Your instructions: Each line from the one containing "that iSpot will" through the last line of the records below is to be set down exactly; the rest stays out.

[Opening Records section]

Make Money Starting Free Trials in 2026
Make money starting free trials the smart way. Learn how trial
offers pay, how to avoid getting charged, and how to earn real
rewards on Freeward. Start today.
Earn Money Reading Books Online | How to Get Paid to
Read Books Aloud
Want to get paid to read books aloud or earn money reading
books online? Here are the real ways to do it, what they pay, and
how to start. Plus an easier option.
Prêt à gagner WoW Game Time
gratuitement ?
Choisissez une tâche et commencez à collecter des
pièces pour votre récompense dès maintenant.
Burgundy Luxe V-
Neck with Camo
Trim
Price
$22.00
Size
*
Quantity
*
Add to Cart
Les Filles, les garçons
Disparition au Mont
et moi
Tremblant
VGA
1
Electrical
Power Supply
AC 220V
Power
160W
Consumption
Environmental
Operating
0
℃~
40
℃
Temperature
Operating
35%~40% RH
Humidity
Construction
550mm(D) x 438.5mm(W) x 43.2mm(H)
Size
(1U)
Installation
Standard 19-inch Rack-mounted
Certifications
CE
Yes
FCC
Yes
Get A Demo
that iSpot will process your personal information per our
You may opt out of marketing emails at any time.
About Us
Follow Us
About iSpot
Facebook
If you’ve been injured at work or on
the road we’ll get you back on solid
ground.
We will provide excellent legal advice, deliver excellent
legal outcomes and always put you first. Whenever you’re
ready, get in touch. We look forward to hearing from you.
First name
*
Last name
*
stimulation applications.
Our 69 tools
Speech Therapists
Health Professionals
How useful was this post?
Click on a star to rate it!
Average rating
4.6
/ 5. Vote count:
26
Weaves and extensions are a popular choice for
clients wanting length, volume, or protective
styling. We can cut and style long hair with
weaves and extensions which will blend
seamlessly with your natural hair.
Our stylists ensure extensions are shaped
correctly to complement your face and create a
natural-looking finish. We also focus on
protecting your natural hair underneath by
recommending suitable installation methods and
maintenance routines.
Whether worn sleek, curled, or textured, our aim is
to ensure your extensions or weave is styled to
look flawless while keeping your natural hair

[Closing Records section]

Task solution:
that iSpot will process your personal information per our
You may opt out of marketing emails at any time.
About Us
Follow Us
About iSpot
Facebook
If you’ve been injured at work or on
the road we’ll get you back on solid
ground.
We will provide excellent legal advice, deliver excellent
legal outcomes and always put you first. Whenever you’re
ready, get in touch. We look forward to hearing from you.
First name
*
Last name
*
stimulation applications.
Our 69 tools
Speech Therapists
Health Professionals
How useful was this post?
Click on a star to rate it!
Average rating
4.6
/ 5. Vote count:
26
Weaves and extensions are a popular choice for
clients wanting length, volume, or protective
styling. We can cut and style long hair with
weaves and extensions which will blend
seamlessly with your natural hair.
Our stylists ensure extensions are shaped
correctly to complement your face and create a
natural-looking finish. We also focus on
protecting your natural hair underneath by
recommending suitable installation methods and
maintenance routines.
Whether worn sleek, curled, or textured, our aim is
to ensure your extensions or weave is styled to
look flawless while keeping your natural hair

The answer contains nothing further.